The ecotourism expert added that the impact of the offices is not seen, and the occupants are not developing policies or enforcing the minor existing policies that promote tourism in Nigeria.She added that real estate has been on the upswing in Nigeria and that businessmen are beginning to go into villages, buy large tracts of land, and put it up for building and selling it as real estate, “but what has benefited the economy? Almost nothing; aside from the contribution to the real estate sector, it hasn’t moved our economy anywhere. But look at what tourism did to Rwanda.”

Using Rwanda as a case study, Basilia said that the country has the fastest-growing economy in the continent, and this is a result of how much tourism has contributed to its economy in the past four years.

The tourist enthusiast explained that there’s nothing Rwanda has that Nigeria doesn’t have and that the only thing that the country doesn’t have, that Rwanda has, “is that they have a government that has put up a structure to ensure that tourism in their country is preserved and promoted rightly. If tourism can do that for them in the four years that they have put in the work. Imagine how much tourism can do for us in our economy if we begin now to take diligent steps into ensuring that they protect tourism sites.”
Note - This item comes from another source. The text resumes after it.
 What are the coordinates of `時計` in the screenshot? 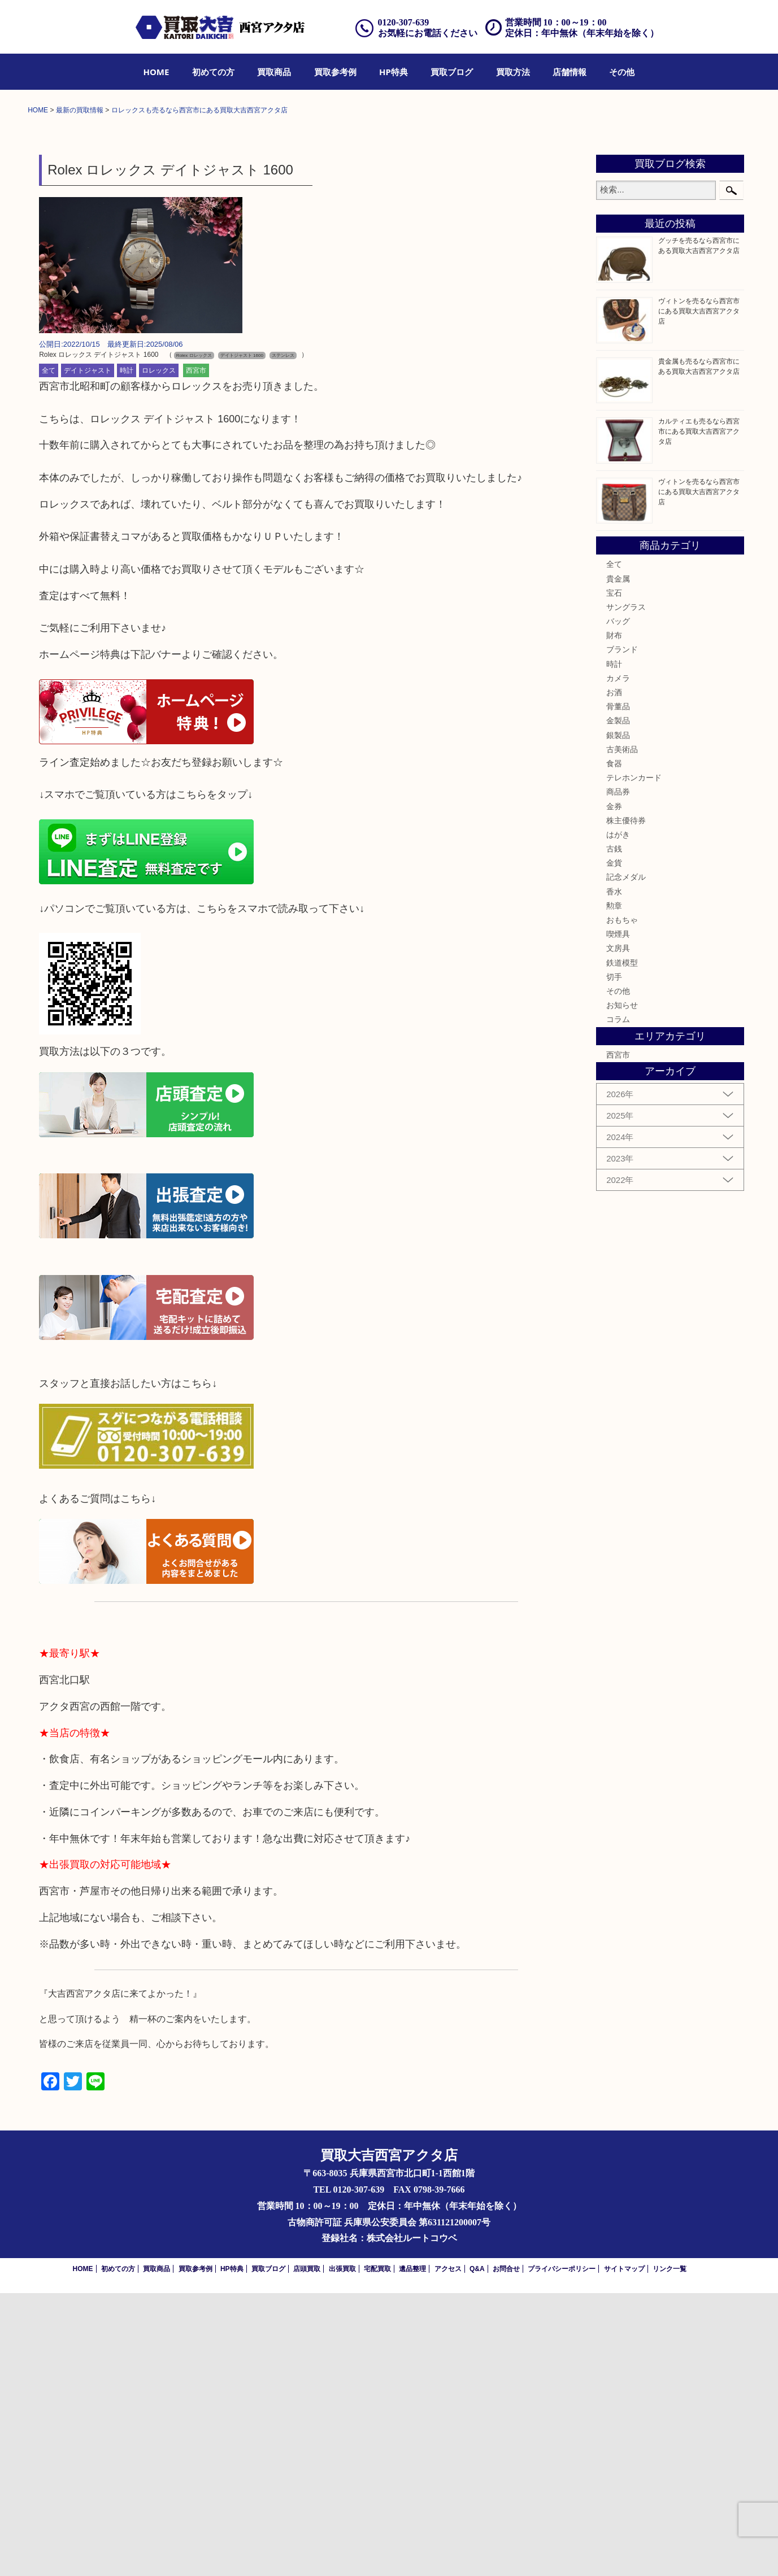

The former queen said that we have had a series of governments in Nigeria and a series of people coming into government with ideologies and things that they think are important.

“There are some places that you would go to in Nigeria; let me give you an example. If you go to Badagry, the first-story building in Nigeria, the slave port, they were preserved by the past government. Now, what is the present government doing to protect it? We have an office dedicated to addressing these issues, but what are they doing? If we check the books, are there even existing policies to protect these tourism and heritage sites?”

She asserted that what shows a government interest in something is the legal structures put in place to ensure that anyone who tampers with what they are preserving will get fined or serve punishment.